Groundwork: Farm Parables and the Cultivation of Faith - Book Review From Blue Ink Review

Pastor Rebecca Collison expounds upon Jesus’s parables to help Christians cultivate the soil of their souls and advance the Kingdom of God.

Collison, a Methodist minister, begins Groundwork with a thought-provoking statement: “If you have a question, ask the land.” In the busyness of life, Collison found that “getting back to the land is getting back to God.” In her biblical studies, she also noticed Jesus’s frequent use of farming analogies in his teachings. Drawing from this, she delivers a fresh, in-depth look at Jesus’s parables as she compares the process of cultivating the land to produce crops with cultivating the soil of our souls to produce spiritual fruit.

Collison covers six of Jesus’s parables, including “a story known by even people who do not read the Bible”—the prodigal son—“because of its ability to address our human condition.” In each chapter, Collison brings fresh perspective to overused and abstract religious ideas like mercy, grace, acceptance and salvation. She also speaks to the current cultural issues of discrimination, racism, equality and more through the lens of biblical truth.

Her tone is warm and caring. An obviously seasoned shepherdess of a church flock, Collison gently challenges readers to seek an authentic relationship with God through what she calls “cruciform cultivation”: “[D]ig down deep, bring what is found upward, swing it over to deposit it, and then return to that now empty space to fill it with a new growth.” This is an excellent visual for self-reflection and internal change.

Collison’s work is thoughtful, creative and encouraging, but unfortunately the narrative is replete with typographical errors. Missing text and wrong or repeated words cause confusion. The author’s scripture quotations are marred with a 7 every time a “th” was needed. These missteps lend an unpolished and unprofessional feel to the book.

Collison’s ideas are sound, but the book’s presentation needs attention before her book can appeal to a wide audience.

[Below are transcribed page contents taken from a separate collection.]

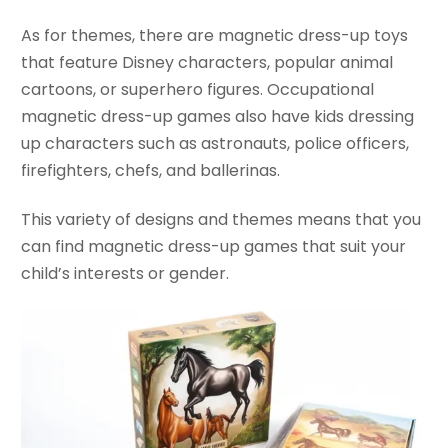
As for themes, there are magnetic dress-up toys
that feature Disney characters, popular animal
cartoons, or superhero figures. Occupational
magnetic dress-up games also have kids dressing
up characters such as astronauts, police officers,
firefighters, chefs, and ballerinas.
This variety of designs and themes means that you
can find magnetic dress-up games that suit your
child’s interests or gender.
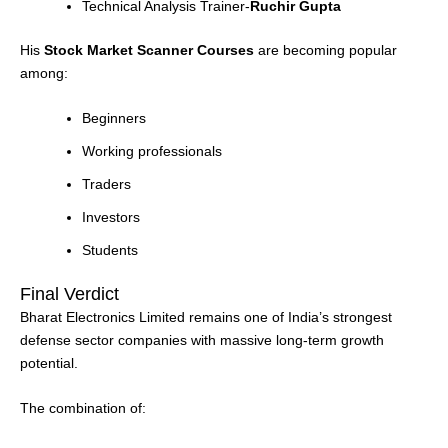
Technical Analysis Trainer-
Ruchir Gupta
His
Stock Market Scanner Courses
are becoming popular
among:
Beginners
Working professionals
Traders
Investors
Students
Final Verdict
Bharat Electronics Limited remains one of India’s strongest
defense sector companies with massive long-term growth
potential.
The combination of:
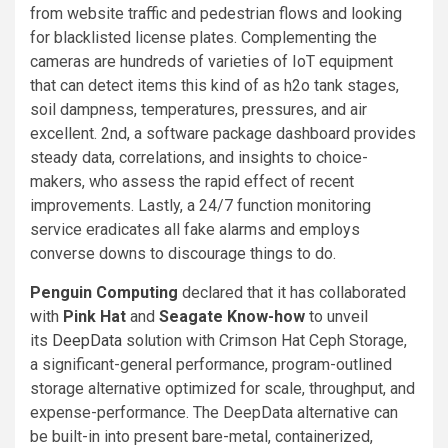
from website traffic and pedestrian flows and looking
for blacklisted license plates. Complementing the
cameras are hundreds of varieties of IoT equipment
that can detect items this kind of as h2o tank stages,
soil dampness, temperatures, pressures, and air
excellent. 2nd, a software package dashboard provides
steady data, correlations, and insights to choice-
makers, who assess the rapid effect of recent
improvements. Lastly, a 24/7 function monitoring
service eradicates all fake alarms and employs
converse downs to discourage things to do.
Penguin Computing
declared that it has collaborated
with
Pink Hat
and
Seagate Know-how
to unveil
its
DeepData
solution with Crimson Hat Ceph Storage,
a significant-general performance, program-outlined
storage alternative optimized for scale, throughput, and
expense-performance. The DeepData alternative can
be built-in into present bare-metal, containerized,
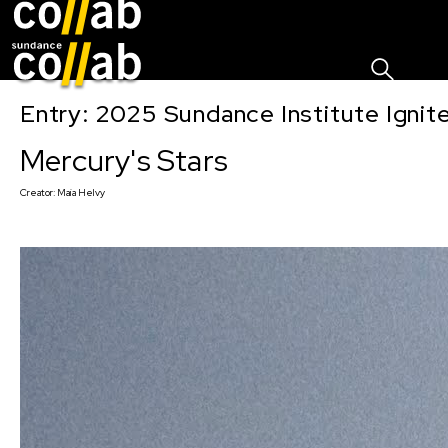
Sign I
Skip main navigation
Entry: 2025 Sundance Institute Ignit
Mercury's Stars
Creator:
Maia Helvy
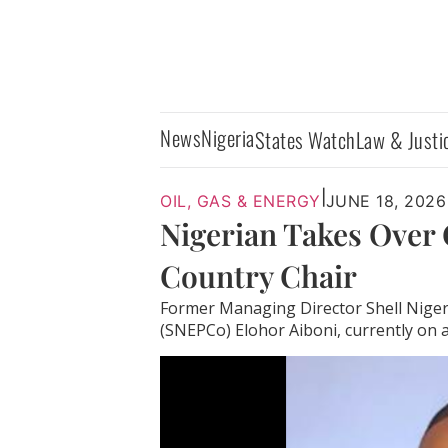
News
Nigeria
States Watch
Law & Justi
|
OIL, GAS & ENERGY
JUNE 18, 2026
Nigerian Takes Over 
Country Chair
Former Managing Director Shell Niger
(SNEPCo) Elohor Aiboni, currently on a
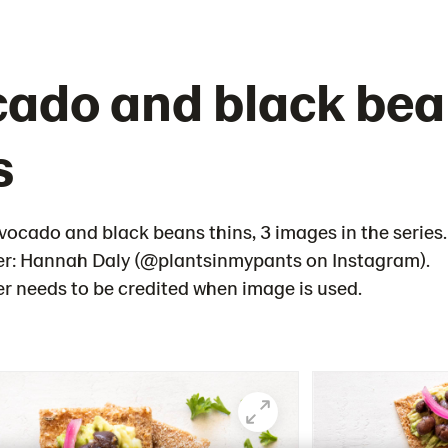
ado and black be
s
vocado and black beans thins, 3 images in the series.
r: Hannah Daly (@plantsinmypants on Instagram).
 needs to be credited when image is used.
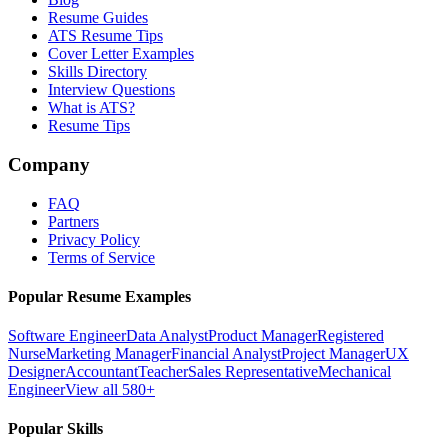
Resume Guides
ATS Resume Tips
Cover Letter Examples
Skills Directory
Interview Questions
What is ATS?
Resume Tips
Company
FAQ
Partners
Privacy Policy
Terms of Service
Popular Resume Examples
Software Engineer
Data Analyst
Product Manager
Registered
Nurse
Marketing Manager
Financial Analyst
Project Manager
UX
Designer
Accountant
Teacher
Sales Representative
Mechanical
Engineer
View all 580+
Popular Skills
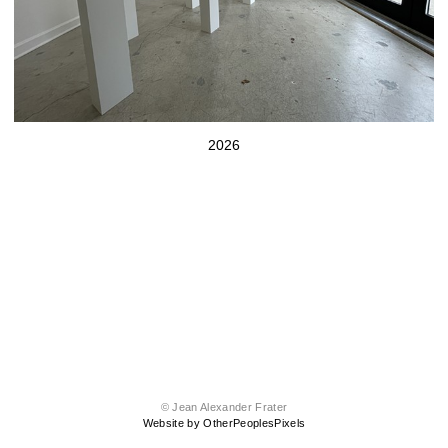
2026
© Jean Alexander Frater
Website by OtherPeoplesPixels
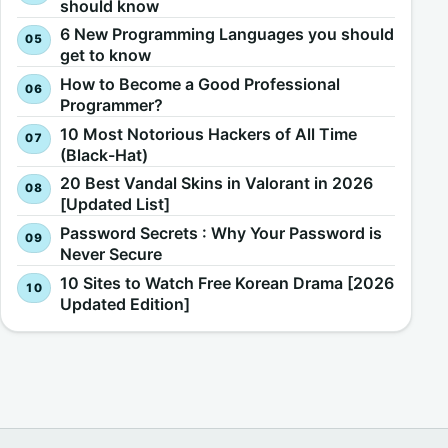
should know
6 New Programming Languages you should
get to know
How to Become a Good Professional
Programmer?
10 Most Notorious Hackers of All Time
(Black-Hat)
20 Best Vandal Skins in Valorant in 2026
[Updated List]
Password Secrets : Why Your Password is
Never Secure
10 Sites to Watch Free Korean Drama [2026
Updated Edition]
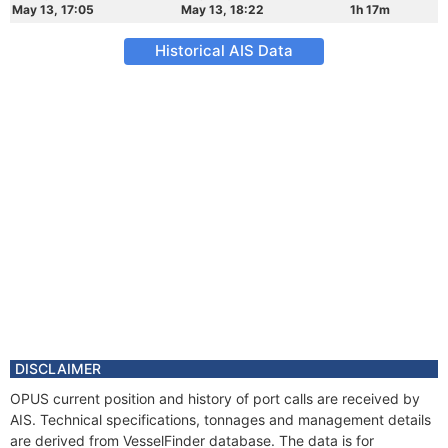
May 13, 17:05
May 13, 18:22
1h 17m
Historical AIS Data
DISCLAIMER
OPUS current position and history of port calls are received by
AIS. Technical specifications, tonnages and management details
are derived from VesselFinder database. The data is for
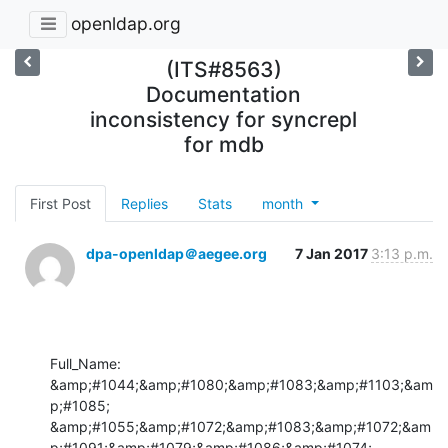
openldap.org
(ITS#8563)
Documentation
inconsistency for syncrepl
for mdb
First Post
Replies
Stats
month
dpa-openldap＠aegee.org
7 Jan 2017
3:13 p.m.
Full_Name: 
&amp;#1044;&amp;#1080;&amp;#1083;&amp;#1103;&am
p;#1085; 
&amp;#1055;&amp;#1072;&amp;#1083;&amp;#1072;&am
p;#1091;&amp;#1079;&amp;#1086;&amp;#1074;
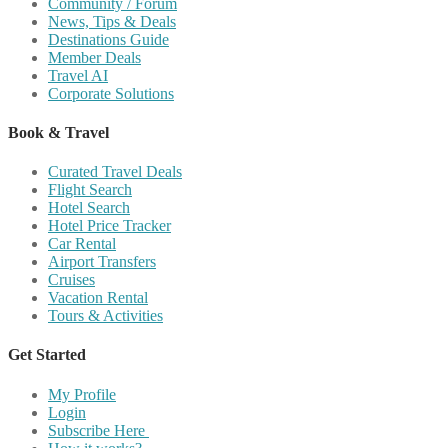
Community / Forum
News, Tips & Deals
Destinations Guide
Member Deals
Travel AI
Corporate Solutions
Book & Travel
Curated Travel Deals
Flight Search
Hotel Search
Hotel Price Tracker
Car Rental
Airport Transfers
Cruises
Vacation Rental
Tours & Activities
Get Started
My Profile
Login
Subscribe Here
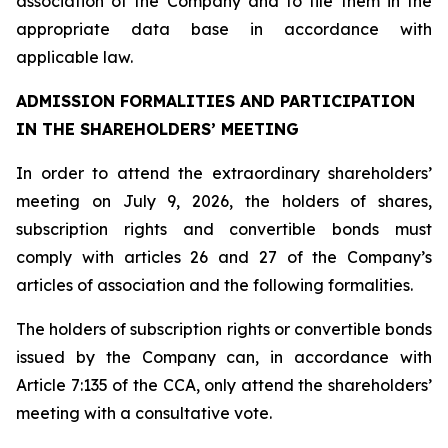
association of the Company and to file them in the
appropriate data base in accordance with
applicable law.
ADMISSION FORMALITIES AND PARTICIPATION
IN THE SHAREHOLDERS’ MEETING
In order to attend the extraordinary shareholders’
meeting on July 9, 2026, the holders of shares,
subscription rights and convertible bonds must
comply with articles 26 and 27 of the Company’s
articles of association and the following formalities.
The holders of subscription rights or convertible bonds
issued by the Company can, in accordance with
Article 7:135 of the CCA, only attend the shareholders’
meeting with a consultative vote.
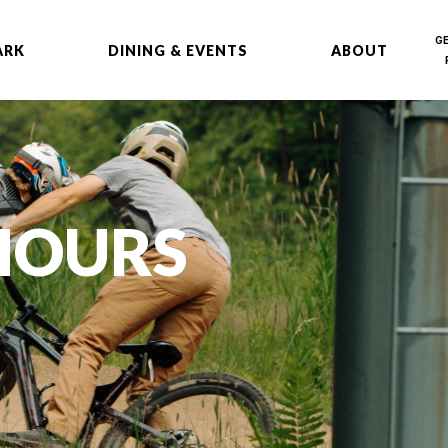
G
ARK
DINING & EVENTS
ABOUT
 HOURS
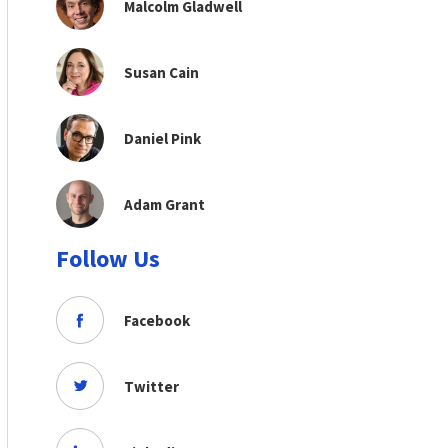
Malcolm Gladwell
Susan Cain
Daniel Pink
Adam Grant
Follow Us
Facebook
Twitter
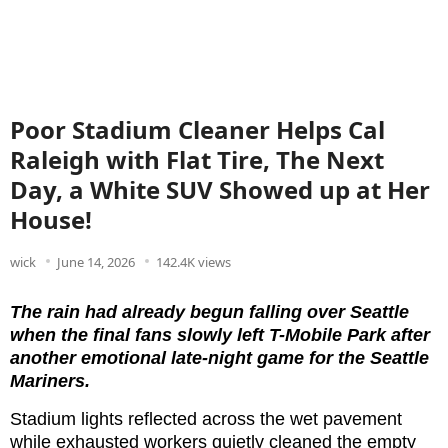
Poor Stadium Cleaner Helps Cal
Raleigh with Flat Tire, The Next
Day, a White SUV Showed up at Her
House!
wick
June 14, 2026
142.4K views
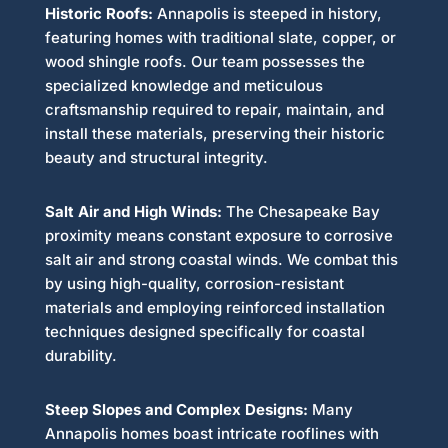
Historic Roofs:
Annapolis is steeped in history,
featuring homes with traditional slate, copper, or
wood shingle roofs. Our team possesses the
specialized knowledge and meticulous
craftsmanship required to repair, maintain, and
install these materials, preserving their historic
beauty and structural integrity.
Salt Air and High Winds:
The Chesapeake Bay
proximity means constant exposure to corrosive
salt air and strong coastal winds. We combat this
by using high-quality, corrosion-resistant
materials and employing reinforced installation
techniques designed specifically for coastal
durability.
Steep Slopes and Complex Designs:
Many
Annapolis homes boast intricate rooflines with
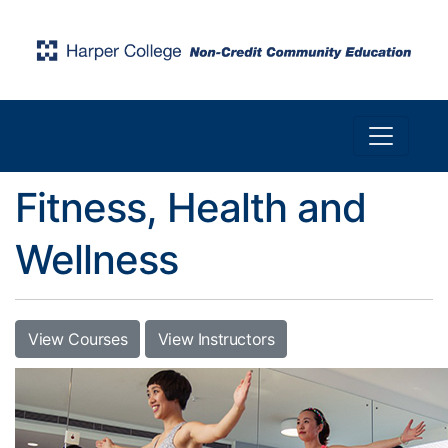
Toggle n
Harper College Community Education
Fitness, Health and
Wellness
View Courses
View Instructors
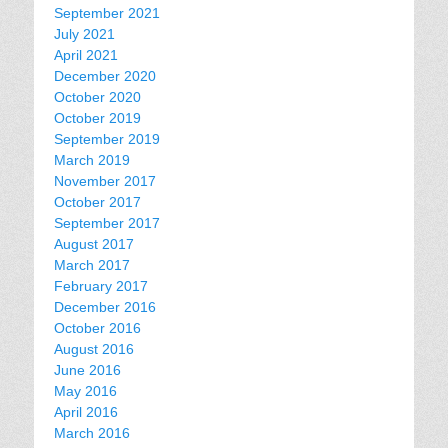
September 2021
July 2021
April 2021
December 2020
October 2020
October 2019
September 2019
March 2019
November 2017
October 2017
September 2017
August 2017
March 2017
February 2017
December 2016
October 2016
August 2016
June 2016
May 2016
April 2016
March 2016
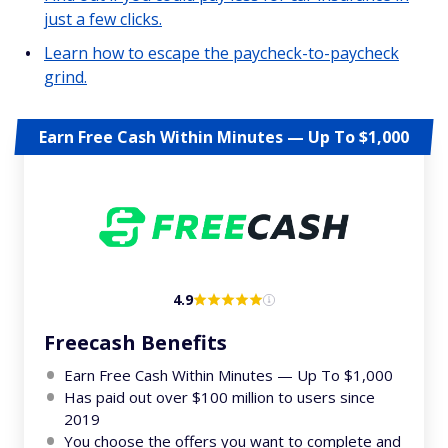
just a few clicks.
Learn how to escape the paycheck-to-paycheck
grind.
Earn Free Cash Within Minutes — Up To $1,000
4.9
Freecash Benefits
Earn Free Cash Within Minutes — Up To $1,000
Has paid out over $100 million to users since
2019
You choose the offers you want to complete and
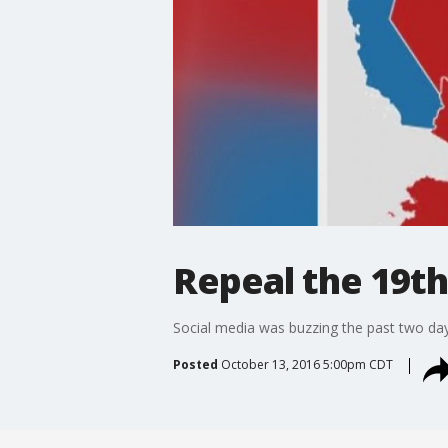
Repeal the 19th
Social media was buzzing the past two days
Posted
October 13, 2016 5:00pm CDT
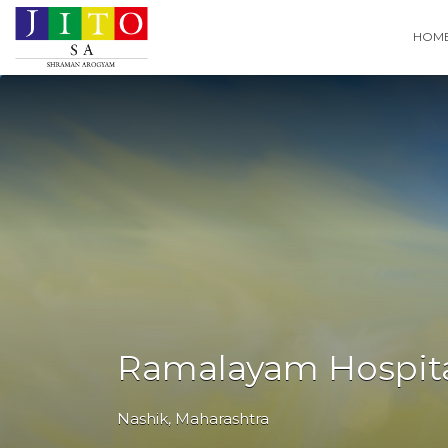
Search
HOM
for:
Ramalayam Hospit
Nashik
,
Maharashtra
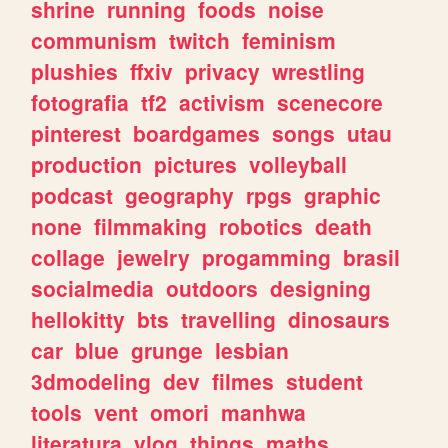
shrine
running
foods
noise
communism
twitch
feminism
plushies
ffxiv
privacy
wrestling
fotografia
tf2
activism
scenecore
pinterest
boardgames
songs
utau
production
pictures
volleyball
podcast
geography
rpgs
graphic
none
filmmaking
robotics
death
collage
jewelry
progamming
brasil
socialmedia
outdoors
designing
hellokitty
bts
travelling
dinosaurs
car
blue
grunge
lesbian
3dmodeling
dev
filmes
student
tools
vent
omori
manhwa
literatura
vlog
things
maths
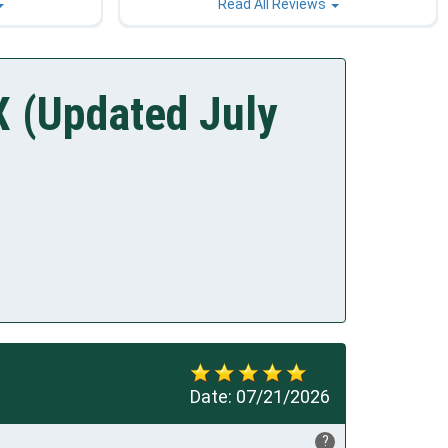
Read All Reviews
X (Updated July
Date:
07/21/2026
?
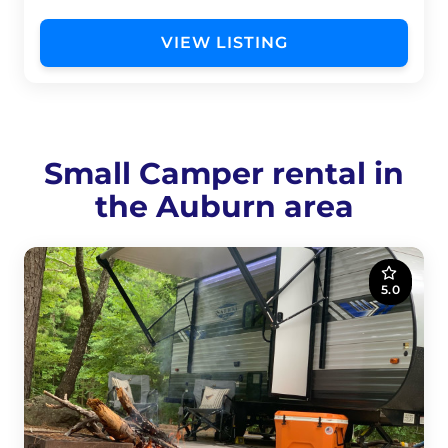
VIEW LISTING
Small Camper rental in
the Auburn area
5.0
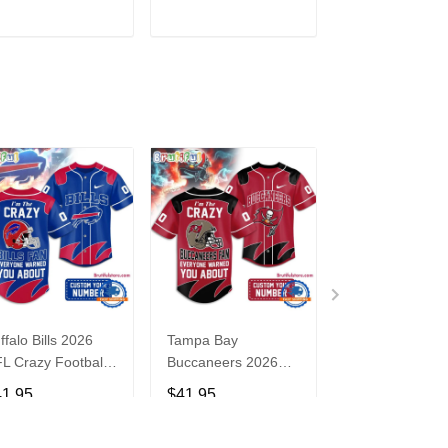
3
ADD TO CART
ADD TO CART
ADD TO C
ffalo Bills 2026
Tampa Bay
Washington
L Crazy Football
Buccaneers 2026
Commanders 2
n Personalized
NFL Crazy Football
NFL Crazy Foot
41.95
$41.95
$41.95
rsey Shirt
Fan Personalized
Fan Personaliz
Jersey Shirt
Jersey Shirt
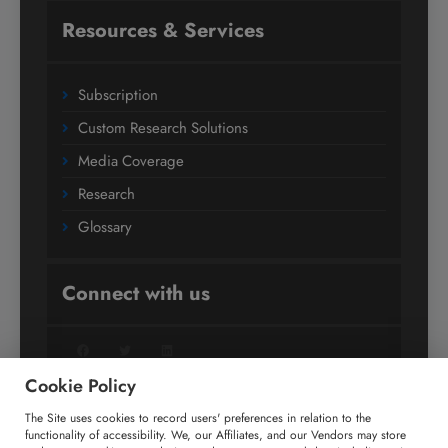
Resources & Services
Subscription
Custom Research Solutions
Media Coverage
Research
Glossary
Connect with us
Facebook
Twitter
LinkedIn
Cookie Policy
The Site uses cookies to record users' preferences in relation to the
+91 806 191 4606
functionality of accessibility. We, our Affiliates, and our Vendors may store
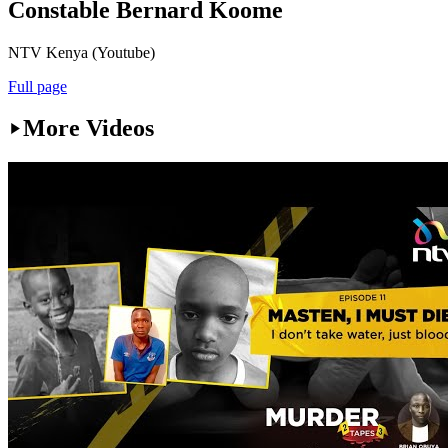
Constable Bernard Koome
NTV Kenya (Youtube)
Full page
More Videos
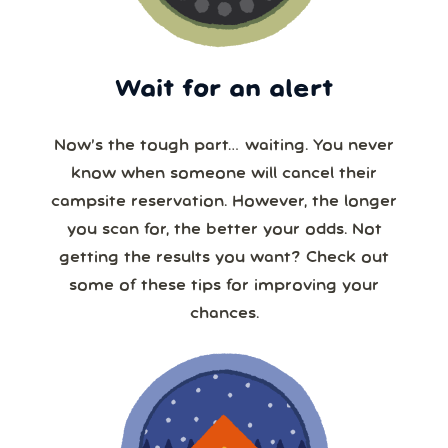
Wait for an alert
Now’s the tough part… waiting. You never
know when someone will cancel their
campsite reservation. However, the longer
you scan for, the better your odds. Not
getting the results you want? Check out
some of these tips for improving your
chances.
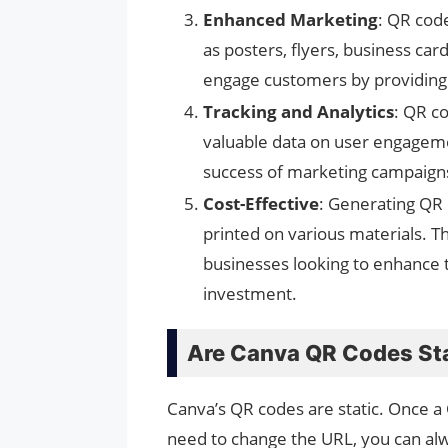
Enhanced Marketing
: QR cod
as posters, flyers, business ca
engage customers by providing a
Tracking and Analytics
: QR c
valuable data on user engageme
success of marketing campaigns
Cost-Effective
: Generating QR 
printed on various materials. T
businesses looking to enhance th
investment.
Are Canva QR Codes St
Canva’s QR codes are static. Once a
need to change the URL, you can al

Also available in hardcover and ebook.

Groundwork: Farm Parables and the Cultivation of Faith - Book Review From Pacific Book Review

Groundwork: Farm Parables and the Cultivation of Faith by author Rebecca Collison is a detailed and thoughtful work that uses Jesus’ agricultural parables as a framework for spiritual growth and transformation of believers into fruit-bearing disciples. Its central idea is that spiritual growth is analogous to farm cultivation where just as a farmer prepares, tends and nurtures the soil for a successful harvest, a believer must intentionally cultivate the “soil” of their soul to bear spiritual fruit.

Collison doesn’t just explain the parables but also uses them as tools to diagnose, challenge and redirect the modern Christian faith and practice. She re-frames the Parable of the Sower from how it is commonly seen as people’s rejection of the gospel to a mirror one should use to check their own spiritual receptivity. While explaining the Parable of the Wheat and the Weeds, she gently reminds the reader they are not the farmer, but part of the field and should therefore never at any one time be found deciding who is “wheat” and who is “weed.” Outstanding is her view of self-righteousness as being more insidious than outright rebellion. This perspective is revolutionary and which for many devout religious people who cling on to the fortress of being a “good” person, may be deeply unsettling.

In this book, Collison has remarkably built an entire lexical world around a single powerful metaphor. It’s beautiful how she rarely says to the reader “you must” and instead replaces it with “we must,” placing her not as a superior pointing a finger, rather into a fellow traveler, kneeling side-by-side with the reader in the same dirt, tending to the shared, fragile soil of the soul. This disarms defensiveness and makes the reader willing to receive hard truths.

Collison constantly employs questions like, “Who has not, in some way, wanted to be accepted for who you are?” “Who among us has not squandered the love we have been given?” These are questions that force personal engagement and deep introspection. Her sentences are clear and direct as to avoid complex jargon. Her masterful use of language allows her to deliver a message which is indeed revolutionary but firm, in a way that is not just palatable, but invitational and transformative.

This book is for those who feel a stirring for a deeper, more authentic and action-oriented faith. For those who feel their faith has become like a “silk plant,” which gives the illusion of vibrant plant life, but closer inspection shows them to be a poor imitation, it will offer them the tools to diagnose the problem as well as a practical guide to invite growth.

Groundwork: Farm Parables and the Cultivation of Faith by Rebecca Collison uniquely culminates with a chapter that is bound to leave the reader not at an end, but at a beginning, equipped with hope and commissioned as a seedling of faith, ready to be planted in the world. Whether you are a new believer taking your first steps, or a seasoned believer feeling the soil of your faith grow hard, this book will offer you a timeless, practical path to a deeper, more fruitful life in God.